Profiling Mycobacterium tuberculosis transmission and the resulting disease burden in the five highest tuberculosis burden countries

Romain Ragonnet, James M Trauer, Nicholas Geard, Nick Scott, Emma S McBryde, Romain Ragonnet, James M Trauer, Nicholas Geard, Nick Scott, Emma S McBryde

Abstract

Background: Tuberculosis (TB) control efforts are hampered by an imperfect understanding of TB epidemiology. The true age distribution of disease is unknown because a large proportion of individuals with active TB remain undetected. Understanding of transmission is limited by the asymptomatic nature of latent infection and the pathogen's capacity for late reactivation. A better understanding of TB epidemiology is critically needed to ensure effective use of existing and future control tools.

Methods: We use an agent-based model to simulate TB epidemiology in the five highest TB burden countries-India, Indonesia, China, the Philippines and Pakistan-providing unique insights into patterns of transmission and disease.
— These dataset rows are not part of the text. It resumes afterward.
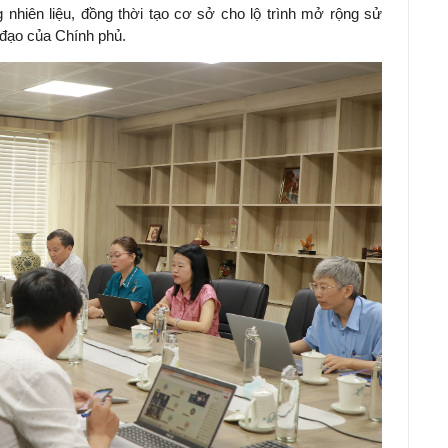
 nhiên liệu, đồng thời tạo cơ sở cho lộ trình mở rộng sử
ỉ đạo của Chính phủ.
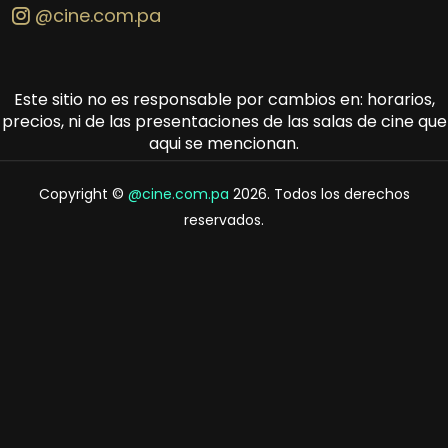
@cine.com.pa
Este sitio no es responsable por cambios en: horarios,
precios, ni de las presentaciones de las salas de cine que
aqui se mencionan.
Copyright ©
@cine.com.pa
2026. Todos los derechos
reservados.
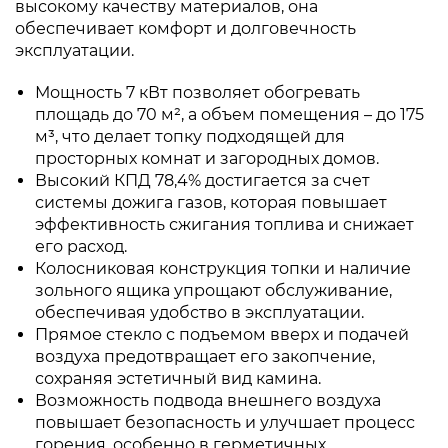
высокому качеству материалов, она
обеспечивает комфорт и долговечность
эксплуатации.
Мощность 7 кВт позволяет обогревать
площадь до 70 м², а объем помещения – до 175
м³, что делает топку подходящей для
просторных комнат и загородных домов.
Высокий КПД 78,4% достигается за счет
системы дожига газов, которая повышает
эффективность сжигания топлива и снижает
его расход.
Колосниковая конструкция топки и наличие
зольного ящика упрощают обслуживание,
обеспечивая удобство в эксплуатации.
Прямое стекло с подъемом вверх и подачей
воздуха предотвращает его закопчение,
сохраняя эстетичный вид камина.
Возможность подвода внешнего воздуха
повышает безопасность и улучшает процесс
горения, особенно в герметичных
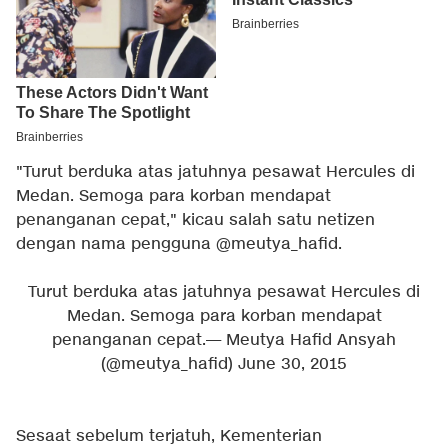
"Turut berduka atas jatuhnya pesawat Hercules di
Medan. Semoga para korban mendapat
penanganan cepat," kicau salah satu netizen
dengan nama pengguna @meutya_hafid.
Turut berduka atas jatuhnya pesawat Hercules di
Medan. Semoga para korban mendapat
penanganan cepat.
— Meutya Hafid Ansyah
(@meutya_hafid)
June 30, 2015
Sesaat sebelum terjatuh, Kementerian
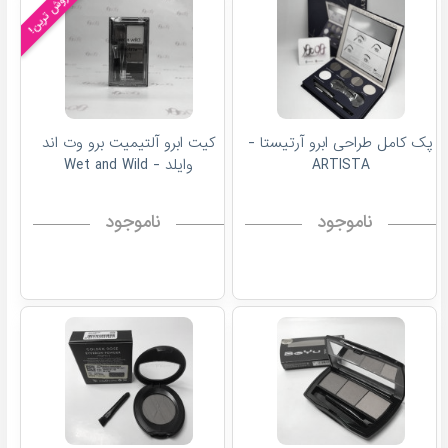
پرفروش ترین!
پک کامل طراحی ابرو آرتیستا -
کیت ابرو آلتیمیت برو وت اند
ARTISTA
وایلد - Wet and Wild
ناموجود
ناموجود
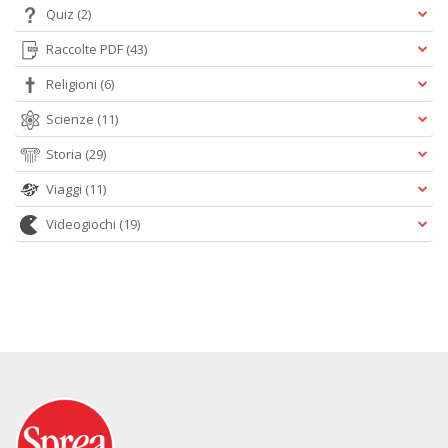
Quiz
(2)
Raccolte PDF
(43)
Religioni
(6)
Scienze
(11)
Storia
(29)
Viaggi
(11)
Videogiochi
(19)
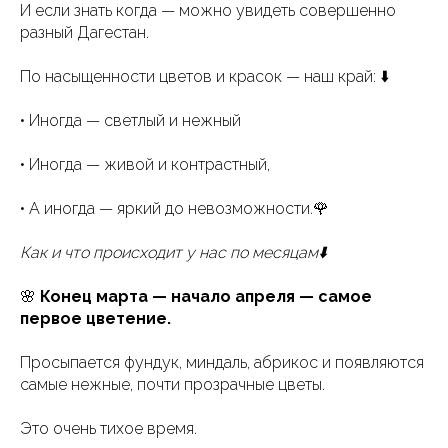
И если знать когда — можно увидеть совершенно
разный Дагестан.
По насыщенности цветов и красок — наш край: ⬇️
• Иногда — светлый и нежный
• Иногда — живой и контрастный,
• А иногда — яркий до невозможности.🌹
Как и что происходит у нас по месяцам⬇️
🌸
Конец марта — начало апреля — самое
первое цветение.
Просыпается фундук, миндаль, абрикос и появляются
самые нежные, почти прозрачные цветы.
Это очень тихое время.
Our model replicates demographically realistic populations, explicitly capturing social contacts between individuals based on local estimates of age-specific contact in household, school and workplace settings. Time-varying programmatic parameters are incorporated to account for the local history of TB control.

Results: We estimate that the 15-19-year-old age group is involved in more than 20% of transmission events in India, Indonesia, the Philippines and Pakistan, despite representing only 5% of the local TB incidence. According to our model, childhood TB represents around one fifth of the incident TB cases in these four countries. In China, three quarters of incident TB were estimated to occur in the ≥ 45-year-old population. The calibrated per-contact transmission risk was found to be similar in each of the five countries despite their very different TB burdens.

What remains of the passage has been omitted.